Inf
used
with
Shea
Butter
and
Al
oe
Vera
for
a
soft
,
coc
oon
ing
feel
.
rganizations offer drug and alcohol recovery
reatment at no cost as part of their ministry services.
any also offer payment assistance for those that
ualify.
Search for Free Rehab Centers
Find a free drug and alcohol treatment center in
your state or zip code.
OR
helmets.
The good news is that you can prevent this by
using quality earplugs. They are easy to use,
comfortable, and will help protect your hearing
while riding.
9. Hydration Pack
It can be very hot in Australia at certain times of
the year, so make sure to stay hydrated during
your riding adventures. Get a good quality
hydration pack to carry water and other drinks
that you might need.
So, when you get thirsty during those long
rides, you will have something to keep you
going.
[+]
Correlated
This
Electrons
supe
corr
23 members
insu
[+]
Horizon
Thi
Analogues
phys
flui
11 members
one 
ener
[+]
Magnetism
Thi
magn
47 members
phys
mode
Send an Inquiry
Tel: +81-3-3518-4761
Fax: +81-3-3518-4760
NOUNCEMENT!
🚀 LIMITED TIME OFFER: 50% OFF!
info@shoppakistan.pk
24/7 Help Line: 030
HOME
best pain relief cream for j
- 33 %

========

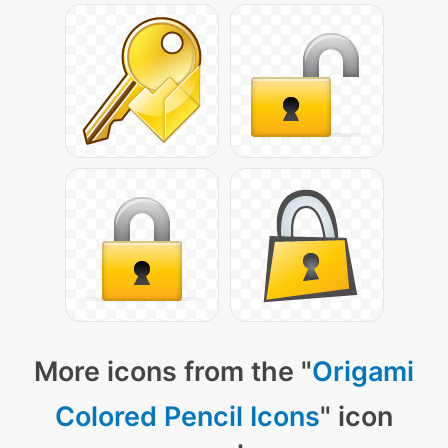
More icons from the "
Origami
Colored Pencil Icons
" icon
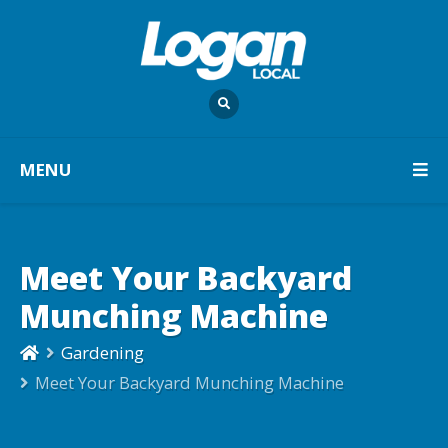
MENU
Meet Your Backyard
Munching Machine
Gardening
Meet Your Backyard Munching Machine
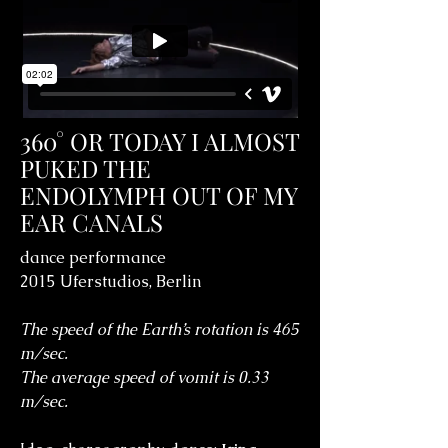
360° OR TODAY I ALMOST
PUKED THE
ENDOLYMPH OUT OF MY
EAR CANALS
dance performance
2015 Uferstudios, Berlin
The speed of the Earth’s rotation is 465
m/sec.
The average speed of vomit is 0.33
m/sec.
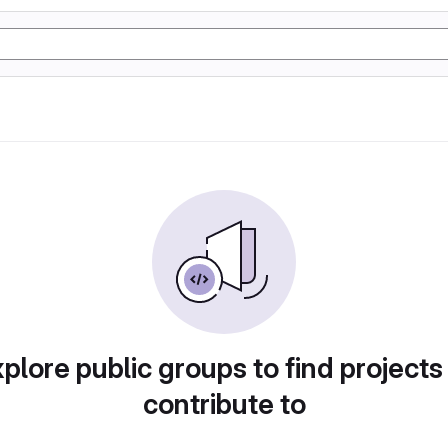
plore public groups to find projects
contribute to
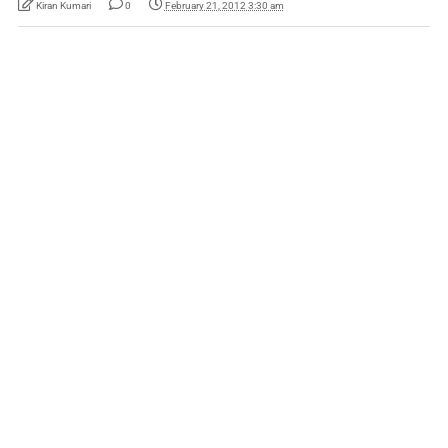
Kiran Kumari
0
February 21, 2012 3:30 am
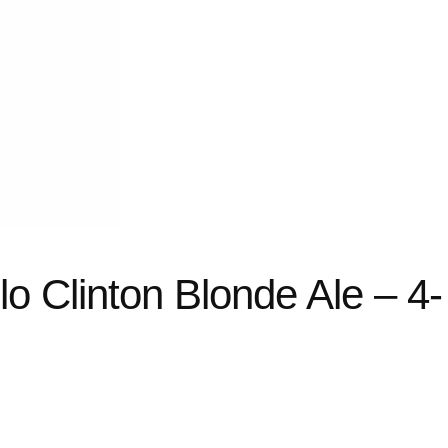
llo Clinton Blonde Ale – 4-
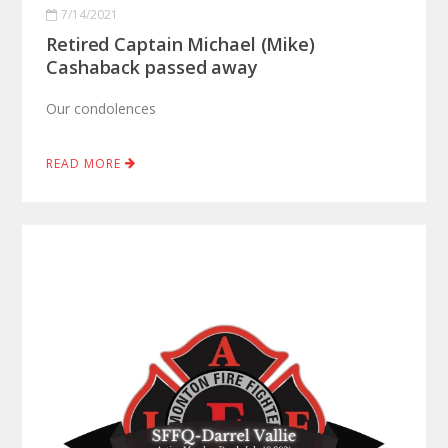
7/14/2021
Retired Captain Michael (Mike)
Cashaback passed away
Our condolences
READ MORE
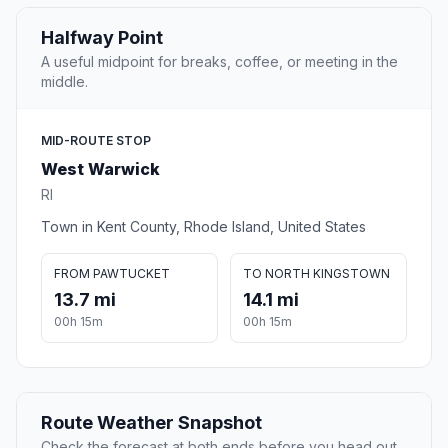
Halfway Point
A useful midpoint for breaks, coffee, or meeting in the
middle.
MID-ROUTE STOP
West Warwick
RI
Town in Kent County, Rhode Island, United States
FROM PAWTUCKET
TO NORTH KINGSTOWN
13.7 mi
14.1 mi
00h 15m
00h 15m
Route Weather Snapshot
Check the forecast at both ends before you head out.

========

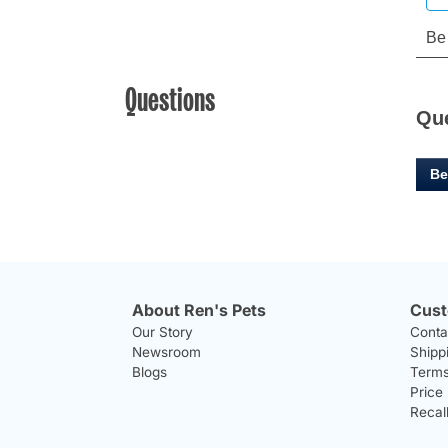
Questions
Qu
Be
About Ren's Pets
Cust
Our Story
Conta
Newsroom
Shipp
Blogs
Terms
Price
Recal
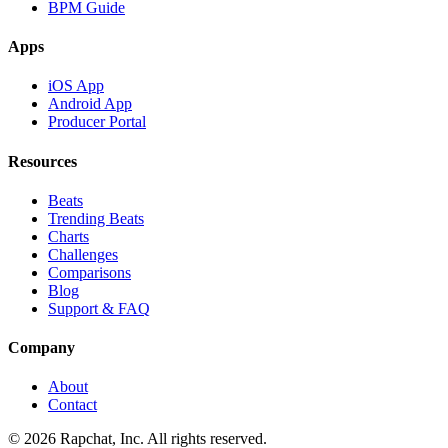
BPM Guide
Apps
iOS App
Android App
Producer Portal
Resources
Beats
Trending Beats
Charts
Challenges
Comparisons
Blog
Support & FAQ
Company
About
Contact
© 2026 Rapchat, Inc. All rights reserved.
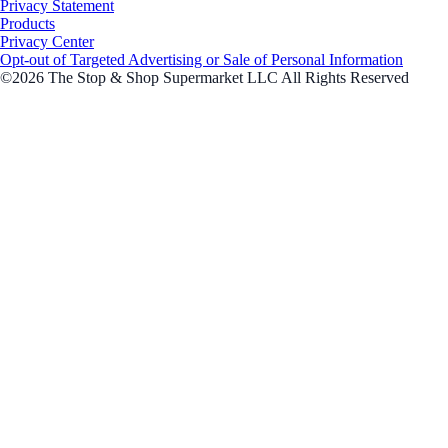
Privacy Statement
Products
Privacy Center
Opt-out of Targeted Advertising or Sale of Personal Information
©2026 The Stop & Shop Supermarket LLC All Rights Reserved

========

§ Exercise instructions
Pictures in the entries do not go into the copy. Print only the lines starting at the one containing "dance performance" and ending at the one containing "Halfway Point", exactly as they appear.

§ Solved exercise
dance performance
2015 Uferstudios, Berlin
The speed of the Earth’s rotation is 465
m/sec.
The average speed of vomit is 0.33
m/sec.
plore public groups to find projects
contribute to
Kiran Kumari
0
February 21, 2012 3:30 am
llo Clinton Blonde Ale – 4-
7/14/2021
Retired Captain Michael (Mike)
Cashaback passed away
Our condolences
READ MORE
Halfway Point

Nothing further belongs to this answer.